Code Coverage is a Terrible Metric

June 01, 2015

One of the areas I’m focusing on right now is the subject of testing. Automated testing in general, and at the moment, unit testing specifically. And one observation keeps jumping out at me:

Code coverage is a terrible metric

What is code coverage? Briefly, it’s the number or percentage of the lines of code in your application that are actually executed (“exercised”) when your test suite runs. The thought being that if some lines of code are executed in the course of running a test, then those lines must be “tested”. At first it sounds like a great idea, and I suppose that measuring code coverage is (maybe) better than not paying attention to what is being tested at all.

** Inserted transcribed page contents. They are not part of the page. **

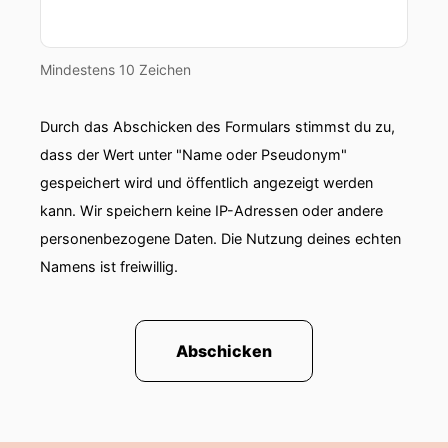
Mindestens 10 Zeichen
Durch das Abschicken des Formulars stimmst du zu,
dass der Wert unter "Name oder Pseudonym"
gespeichert wird und öffentlich angezeigt werden
kann. Wir speichern keine IP-Adressen oder andere
personenbezogene Daten. Die Nutzung deines echten
Namens ist freiwillig.
Abschicken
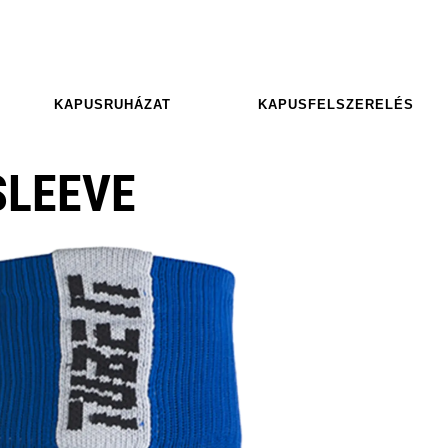
KAPUSRUHÁZAT
KAPUSFELSZERELÉS
SLEEVE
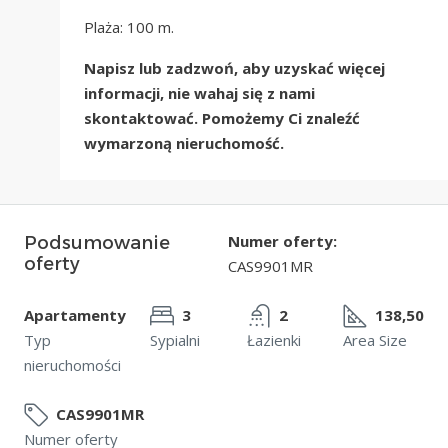
Plaża: 100 m.
Napisz lub zadzwoń, aby uzyskać więcej
informacji, nie wahaj się z nami
skontaktować. Pomożemy Ci znaleźć
wymarzoną nieruchomość.
Numer oferty:
Podsumowanie
oferty
CAS9901MR
Apartamenty
3
2
138,50
Typ
Sypialni
Łazienki
Area Size
nieruchomości
CAS9901MR
Numer oferty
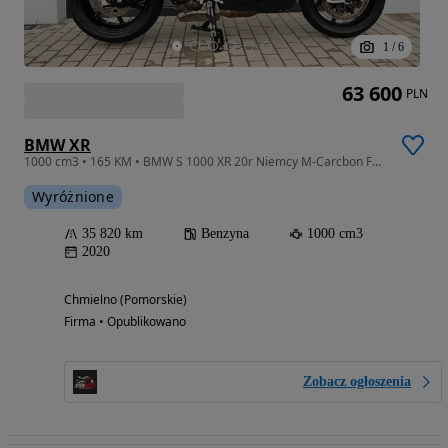
1
/
6
63 600
PLN
BMW XR
1000 cm3 • 165 KM • BMW S 1000 XR 20r Niemcy M-Carcbon Felgi-M
Wyróżnione
35 820 km
Benzyna
1000 cm3
2020
Chmielno (Pomorskie)
Firma • Opublikowano
Zobacz ogłoszenia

But in reality, monitoring or enforcing code coverage may do more harm them good, because it incentivizes writing junk tests, and even worse, creates a false picture of actual test coverage.

Junk Tests

What is a junk test? I’m using the term to mean a test that takes more effort to write, read, and maintain than it contributes in actual value to the project. My favorite sign that your test might be a junk test is when it contains code which is almost line for line the same as the the code in the method it is testing. Here’s an example:

@interface MyButton : UIButton

-(void)deactivate;

@end

@implementation MyButton

-(void)deactivate {
  self.backgroundColor = [UIColor grayColor];
  self.userInteractionEnabled = NO;
  self.titleLabel.textColor = [UIColor whiteColor];
  self.alpha = 0.5f;
}

@end

@interface MyButtonTests : XCTestCase

@end

@implementation MyButtonTests

-(void)testDeactivate {
  MyButton *testButton = [[MyButton alloc] init];
  [testButton deactivate];
  XCTAssertEqualObjects(testButton.backgroundColor, [UIColor grayColor]);
  XCTAssertEqual(testButton.userInteractionEnabled, NO);
  XCTAssertEqualObjects(testButton.titleLabel.textColor, [UIColor whiteColor]);
  XCTAssertEqual(testButton.alpha,0.5f);
}

@end

As you can see, the test calls the -deactivate method on an instance of MyButton, and then checks line by line if the values that were set inside the method were actually set. Here are a few on the many reasons why this is a bad unit test:

Someone had to write the same code twice. Rather than making the implementation code more resilient, it actually creates double the opportunities for bugs. It’s just as likely that the developer will make a mistake in specifying what property values are expected in the test as they will a make mistake specifying the desired values in the method itself. It’s like writing an app twice to do a task once — twice the risk of human errors, with the same functionality you would have had anyway.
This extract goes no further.